I have no idea what you mean. What container? CI doesn't necessarily involve containers at all.

> no one's saying ssh keys are in the CI build artifacts. But obviously they can be in the container as layers if people do it wrong, which is bad.

If the build artifact is an image, and the keys are in the image, then the keys are in the build artifact.

> Yes fully defining your inputs to the container by passing in the keys is a good solution.

Are you suggesting doing a build by an incantation like:

    $ docker run --rm -v /input:[sources] -v "/keys:($HOME)/.ssh" my_builder:latest /input/build_my_thing
This is IMO a terrible idea. A good build system DOES NOT PROVIDE KEYS TO THE BUILD PROCESS.

Yes, I realize that almost everyone fudges this because we have lots of tools that make it easy. Even really modern stuff like uv does this.

    $ uv build
whoops, that uses optional credentials, fetches (hopefully locked-by-hash) dependencies, and builds.
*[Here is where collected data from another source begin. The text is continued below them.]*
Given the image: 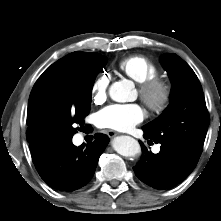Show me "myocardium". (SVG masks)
I'll return each instance as SVG.
<instances>
[{"label": "myocardium", "instance_id": "1", "mask_svg": "<svg viewBox=\"0 0 221 221\" xmlns=\"http://www.w3.org/2000/svg\"><path fill=\"white\" fill-rule=\"evenodd\" d=\"M139 93L144 104L153 113H162L171 100L170 85L157 76L140 83Z\"/></svg>", "mask_w": 221, "mask_h": 221}]
</instances>
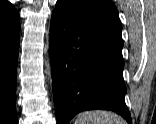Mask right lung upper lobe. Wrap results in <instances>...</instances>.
I'll return each instance as SVG.
<instances>
[{
    "instance_id": "cb5924a9",
    "label": "right lung upper lobe",
    "mask_w": 156,
    "mask_h": 124,
    "mask_svg": "<svg viewBox=\"0 0 156 124\" xmlns=\"http://www.w3.org/2000/svg\"><path fill=\"white\" fill-rule=\"evenodd\" d=\"M20 26L19 14L7 0H0V29H13Z\"/></svg>"
}]
</instances>
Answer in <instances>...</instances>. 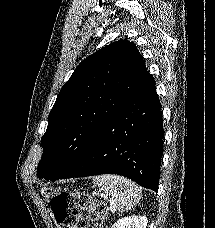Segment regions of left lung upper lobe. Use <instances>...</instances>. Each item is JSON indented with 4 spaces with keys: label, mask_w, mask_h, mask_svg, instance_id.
I'll return each mask as SVG.
<instances>
[{
    "label": "left lung upper lobe",
    "mask_w": 215,
    "mask_h": 228,
    "mask_svg": "<svg viewBox=\"0 0 215 228\" xmlns=\"http://www.w3.org/2000/svg\"><path fill=\"white\" fill-rule=\"evenodd\" d=\"M147 73L132 42L111 43L84 59L64 84L41 139L38 178L65 173Z\"/></svg>",
    "instance_id": "obj_1"
}]
</instances>
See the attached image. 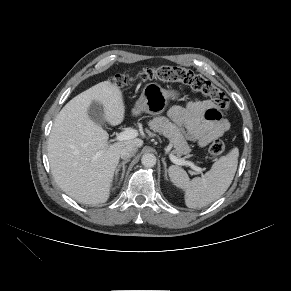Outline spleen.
<instances>
[{
  "label": "spleen",
  "instance_id": "3e777b00",
  "mask_svg": "<svg viewBox=\"0 0 291 291\" xmlns=\"http://www.w3.org/2000/svg\"><path fill=\"white\" fill-rule=\"evenodd\" d=\"M238 155V148L232 149L216 161L202 177L192 180L181 167L170 166V179L174 185L185 191L186 206L201 208L219 199L232 183L237 170Z\"/></svg>",
  "mask_w": 291,
  "mask_h": 291
}]
</instances>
It's convenient for development. But for a production build, this would be much better if it was cleanly split into a fetch-the-dependencies step and a build step and the build step ran without network access or any sort of credentials.
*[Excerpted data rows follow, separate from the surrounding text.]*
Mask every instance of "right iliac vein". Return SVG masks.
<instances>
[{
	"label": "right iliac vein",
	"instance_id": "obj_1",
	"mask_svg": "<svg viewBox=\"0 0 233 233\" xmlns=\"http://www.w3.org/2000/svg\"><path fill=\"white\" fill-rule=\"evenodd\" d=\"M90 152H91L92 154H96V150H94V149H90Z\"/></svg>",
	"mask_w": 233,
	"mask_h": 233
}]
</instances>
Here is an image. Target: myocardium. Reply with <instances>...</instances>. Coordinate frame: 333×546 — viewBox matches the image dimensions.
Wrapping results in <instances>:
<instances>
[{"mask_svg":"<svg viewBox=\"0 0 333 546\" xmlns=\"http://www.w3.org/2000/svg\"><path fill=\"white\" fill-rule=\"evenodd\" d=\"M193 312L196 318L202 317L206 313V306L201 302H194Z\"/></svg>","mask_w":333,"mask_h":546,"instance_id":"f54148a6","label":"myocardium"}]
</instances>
[0] https://specs.opencontainers.org/image-spec/

[1] A build artifact could be a container snapshot, but that's different.

Container is standard terminology to refer to a running instance of an image. Yes I was being imprecise, substitute container for oci image. But you seem hung up on frivolity and not getting what I'm saying. We are agreeing with each other and just talking in circles. I can see that you don't see that but that's ok. All of this was because I misunderstood what you said initially when you referred to build artifact as the oci image when I thought you were talking about other sorts of build artifacts.

I mean using the CI system to pass in keys or creds. Yes, it's better to build the image with dependencies, but sometimes you can't do that.

I hate the nanny state behavior of docker build and not being allowed to modify files/data outside of the build container and cache, like having a NFS mount for sharing data in the build or copying files out of the build.

Let me have side effects, I'm a consenting adult and understand the consequences!!!